(Supplied information)
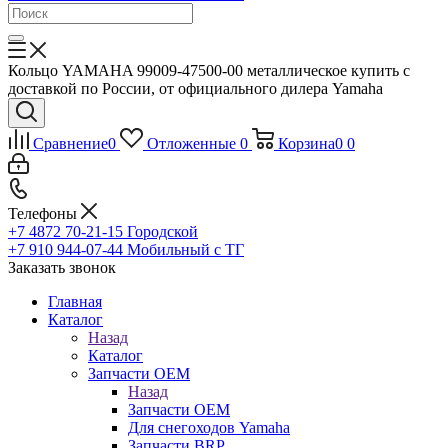
Кольцо YAMAHA 99009-47500-00 металлическое купить с
доставкой по России, от официального дилера Yamaha
Сравнение
0
Отложенные
0
Корзина
0
0
Телефоны
+7 4872 70-21-15
Городской
+7 910 944-07-44
Мобильный с ТГ
Заказать звонок
Главная
Каталог
Назад
Каталог
Запчасти OEM
Назад
Запчасти OEM
Для снегоходов Yamaha
Запчасти BRP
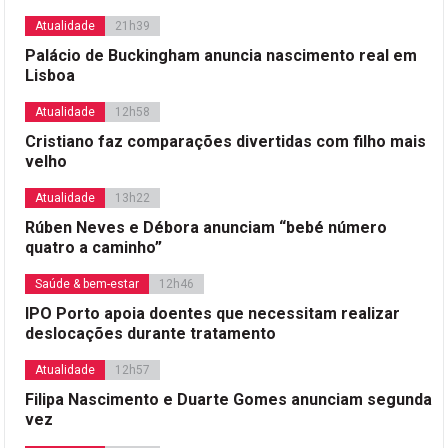
Atualidade
21h39
Palácio de Buckingham anuncia nascimento real em
Lisboa
Atualidade
12h58
Cristiano faz comparações divertidas com filho mais
velho
Atualidade
13h22
Rúben Neves e Débora anunciam “bebé número
quatro a caminho”
Saúde & bem-estar
12h46
IPO Porto apoia doentes que necessitam realizar
deslocações durante tratamento
Atualidade
12h57
Filipa Nascimento e Duarte Gomes anunciam segunda
vez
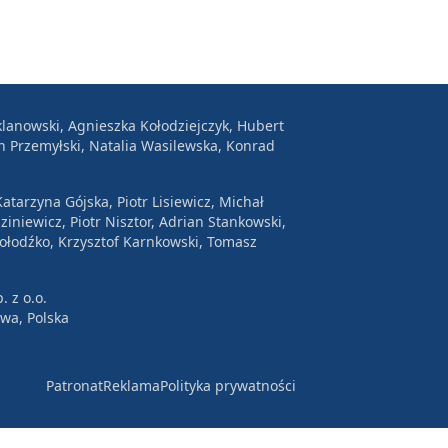
lanowski, Agnieszka Kołodziejczyk, Hubert
n Przemyłski, Natalia Wasilewska, Konrad
atarzyna Gójska, Piotr Lisiewicz, Michał
ziniewicz, Piotr Nisztor, Adrian Stankowski,
Wołodźko, Krzysztof Karnkowski, Tomasz
. z o.o.
awa, Polska
Patronat
Reklama
Polityka prywatności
(End Supplied information)
Work item:
Only the number is wanted: how many lines in the entries above include the word "Piotr"?

Answer to this task:
2